Enterprises are handling increasing amounts of unstructured data (electronic data that are not stored in a predefined structure, like office documents, e-mail, web info), frequently kept in repositories which have structures of limited efficiency & accessibility. Moreover the internal structure of files is usually not standardised and may not be efficient, in terms of information retrieval and reusability.

According to international studies, more than 85% of business data are of unstructured nature.   The advent of web content and the necessity to use proactively the web channel in the market, has further increased the need to efficiently manage info content of unstructured nature. The volume of information is rapidly increasing, thus becoming unmanageable (info glut).
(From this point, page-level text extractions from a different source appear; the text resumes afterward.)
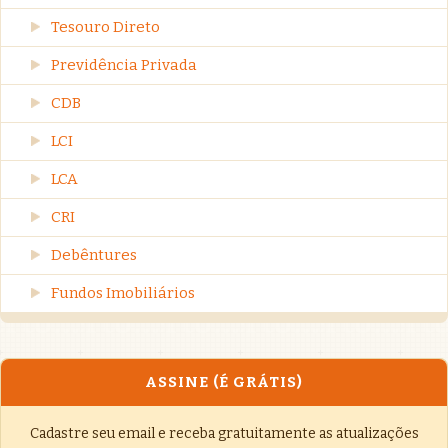
Tesouro Direto
Previdência Privada
CDB
LCI
LCA
CRI
Debêntures
Fundos Imobiliários
ASSINE (É GRÁTIS)
Cadastre seu email e receba gratuitamente as atualizações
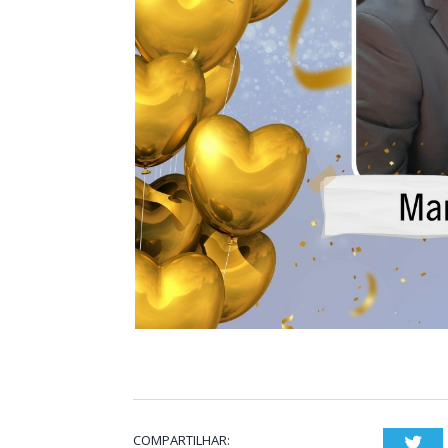
COMPARTILHAR:
Twi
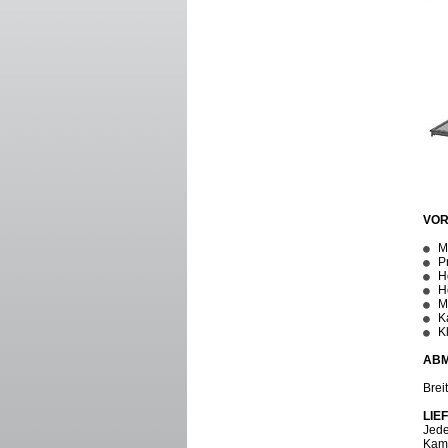
VOR
M
P
H
H
M
K
K
ABM
Brei
LIE
Jede
Kami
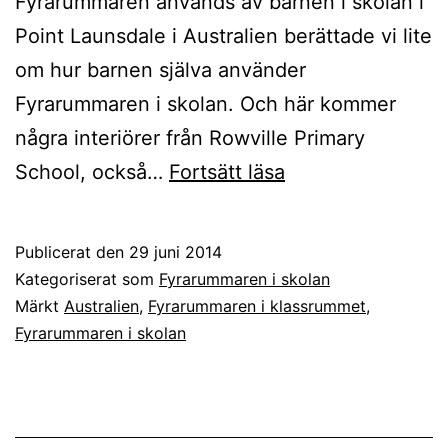
Fyrarummaren används av barnen i skolan i
Point Launsdale i Australien berättade vi lite
om hur barnen själva använder
Fyrarummaren i skolan. Och här kommer
några interiörer från Rowville Primary
Fyrarummaren
School, också…
Fortsätt läsa
i
klassrummet
Publicerat den
29 juni 2014
i
Kategoriserat som
Fyrarummaren i skolan
Australien
Märkt
Australien
,
Fyrarummaren i klassrummet
,
Fyrarummaren i skolan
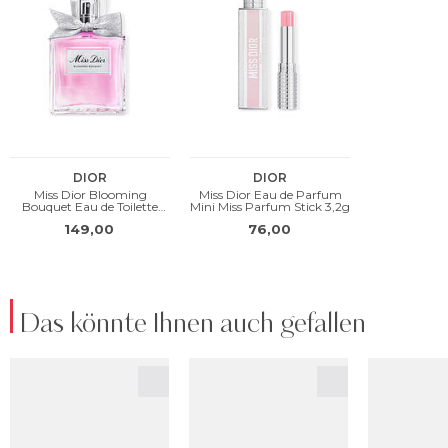
Das könnte Ihnen auch gefallen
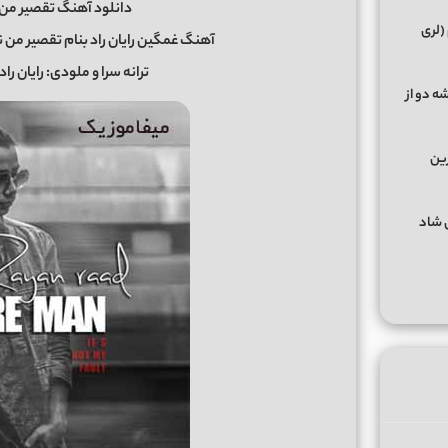
دانلود آهنگ تقصیر من 
(لری
آهنگ غمگین رایان راد بنام تقصیر من نیس
ترانه سرا و ملودی: رایان ر
ه دو از
رین
گهای شاد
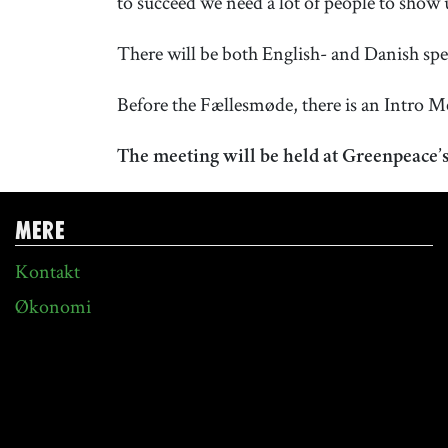
to succeed we need a lot of people to show 
There will be both English- and Danish spe
Before the Fællesmøde, there is an Intro M
The meeting will be held at Greenpeace’s
MERE
Kontakt
Økonomi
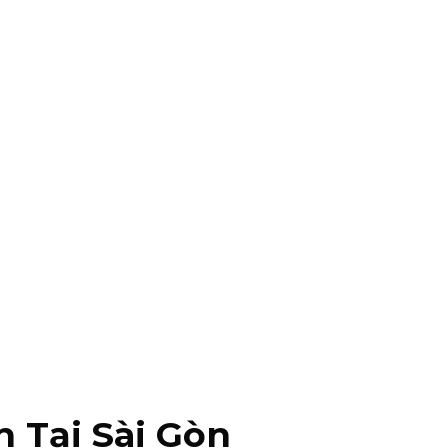
 Tại Sài Gòn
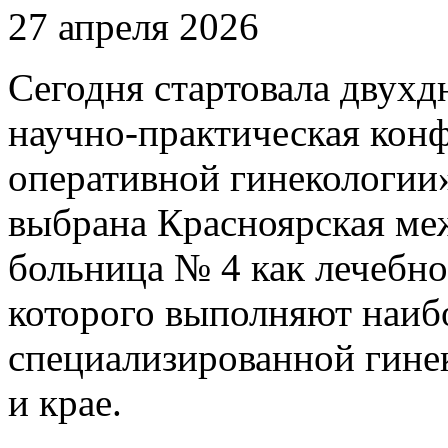
27 апреля 2026
Сегодня стартовала двухд
научно‑практическая кон
оперативной гинекологии
выбрана Красноярская ме
больница № 4 как лечебн
которого выполняют наи
специализированной гине
и крае.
The  increasing need to handle business information efficiently, in a highly competitive environment, has driven business efforts to improve ways of storing, retrieving, analyzing and reusing unstructured data. All relevant efforts aim to develop a meaningful structure which shall accommodate  unstructured data. In other words to convert unstructured data to semi-structured data: data having a higher degree of structure than the former (not using a highly granular structure as data stored in fields of a relational database table,  but also not stored in a loosely & ineffectively structured data repository).  

Traditionally, techniques & technologies used to handle structured data (DBMS, SQL) were incompatible to those used to handle unstructured data (file servers, content management systems, collaboration tools). The term Business Intelligence stems from the structured world while the term Knowledge  or Content management  stems from the unstructured world. The combined retrieval & analysis of  information (e.g. for a Customer) from both structured & unstructured data has been traditionally carried out manually. 

However the term business intelligence does no longer refer exclusively to the structured data world.Convergence of structured & unstructured data technologies, is currently experienced.

The introduction of a central data repository can mitigate the negative effect caused by the development of information silos. A common rule for structured and unstructured data. 

In order to develop a structure for handling unstructured data, an information model needs to be developed. This model has to accommodate the needs of different user groups: customers,  info users, content authors, while being structured meanifully: e.g. per product line, per business process

The use of DTDs (Document Type Definition) or XML schemas to structure content internally by introducing semantic tags, can highly enhance the capability to retrieve and reuse information hidden in documents.

The use of the standard RSS (Rich Site Summary) has being expanding on the Web, to describe the content of sites, especially on content which is frequently being updated (e.g. news content). RSS allows site syndication, an approach to share content on the web, thus increasing its accessibility & diffusion.   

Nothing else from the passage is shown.